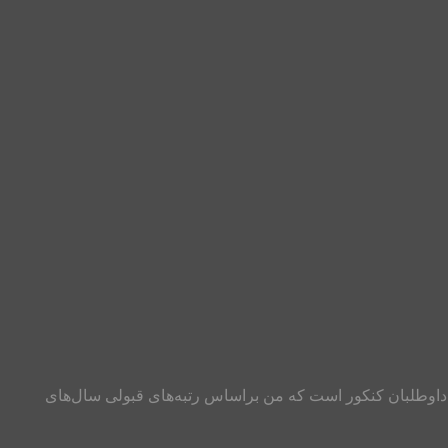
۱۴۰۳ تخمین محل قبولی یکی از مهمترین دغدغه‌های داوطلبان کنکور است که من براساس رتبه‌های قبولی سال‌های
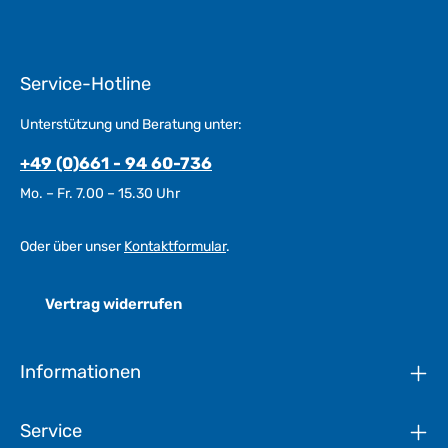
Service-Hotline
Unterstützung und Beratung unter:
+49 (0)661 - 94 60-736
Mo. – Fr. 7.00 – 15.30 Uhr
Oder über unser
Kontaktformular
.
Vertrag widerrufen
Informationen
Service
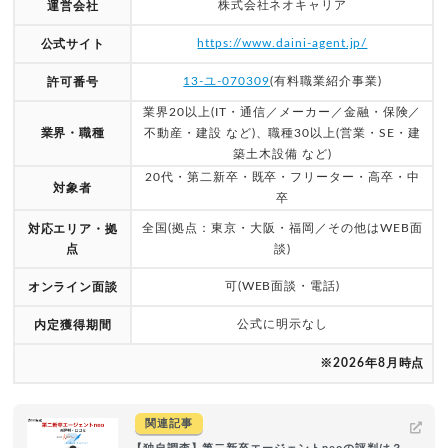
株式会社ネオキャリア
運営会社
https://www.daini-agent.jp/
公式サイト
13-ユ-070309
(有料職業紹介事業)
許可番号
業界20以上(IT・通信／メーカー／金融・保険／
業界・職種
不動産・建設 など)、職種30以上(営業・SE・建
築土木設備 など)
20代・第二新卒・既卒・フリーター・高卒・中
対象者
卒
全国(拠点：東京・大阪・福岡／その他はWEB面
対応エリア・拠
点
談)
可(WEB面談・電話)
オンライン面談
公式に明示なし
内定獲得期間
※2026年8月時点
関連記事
..........
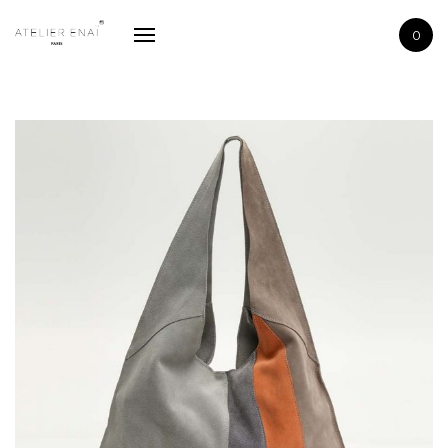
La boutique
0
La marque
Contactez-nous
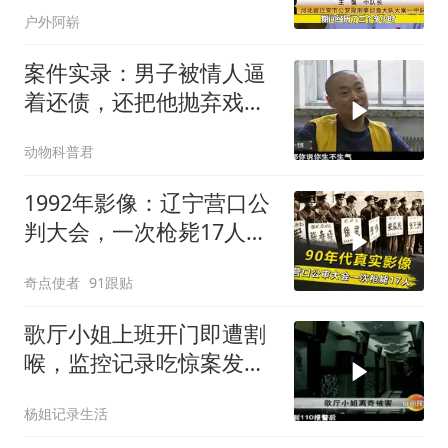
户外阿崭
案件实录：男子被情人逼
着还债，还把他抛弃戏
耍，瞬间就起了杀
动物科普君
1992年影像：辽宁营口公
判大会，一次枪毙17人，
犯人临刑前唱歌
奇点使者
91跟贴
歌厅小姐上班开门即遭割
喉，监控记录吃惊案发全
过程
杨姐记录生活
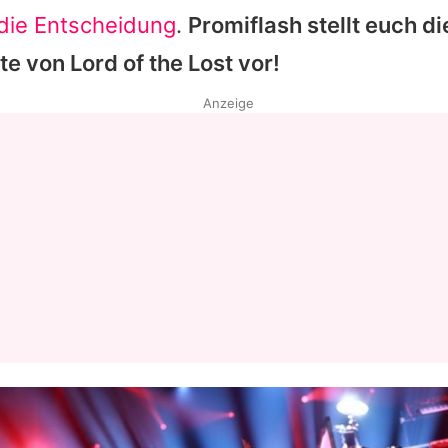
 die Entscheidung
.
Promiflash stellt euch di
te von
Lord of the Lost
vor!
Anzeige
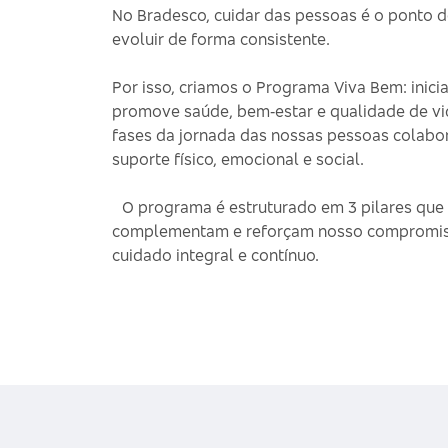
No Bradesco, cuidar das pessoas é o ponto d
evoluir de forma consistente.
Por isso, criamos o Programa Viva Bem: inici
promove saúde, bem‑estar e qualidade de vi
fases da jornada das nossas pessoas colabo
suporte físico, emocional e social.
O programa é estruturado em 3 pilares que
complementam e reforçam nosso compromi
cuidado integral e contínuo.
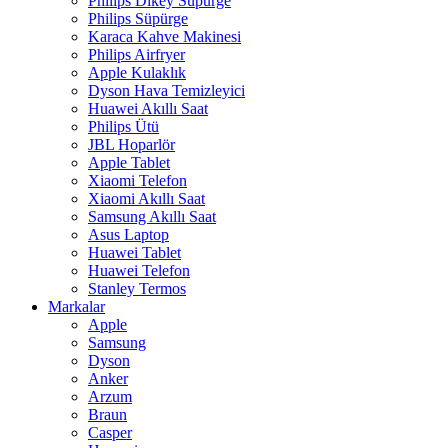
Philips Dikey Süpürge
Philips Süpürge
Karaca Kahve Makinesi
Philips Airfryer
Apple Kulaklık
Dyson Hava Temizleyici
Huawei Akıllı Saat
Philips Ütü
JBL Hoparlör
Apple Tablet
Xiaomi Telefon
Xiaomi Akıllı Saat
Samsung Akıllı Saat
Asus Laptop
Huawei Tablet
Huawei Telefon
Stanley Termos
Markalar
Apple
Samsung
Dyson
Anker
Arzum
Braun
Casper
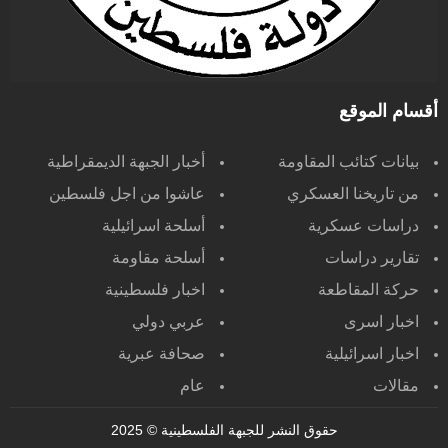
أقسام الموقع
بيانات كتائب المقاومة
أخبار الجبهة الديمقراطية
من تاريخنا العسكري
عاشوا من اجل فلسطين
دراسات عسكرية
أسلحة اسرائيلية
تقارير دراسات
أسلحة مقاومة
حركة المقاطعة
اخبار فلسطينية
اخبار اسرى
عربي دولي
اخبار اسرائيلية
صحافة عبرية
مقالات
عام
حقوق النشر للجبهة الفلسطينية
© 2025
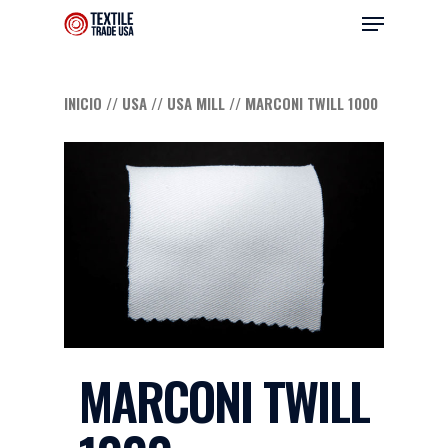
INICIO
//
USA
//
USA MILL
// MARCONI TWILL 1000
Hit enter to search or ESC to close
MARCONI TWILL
..........
Check each line of the material for the string "Huawei" and say how many lines have it. Give the number only.

3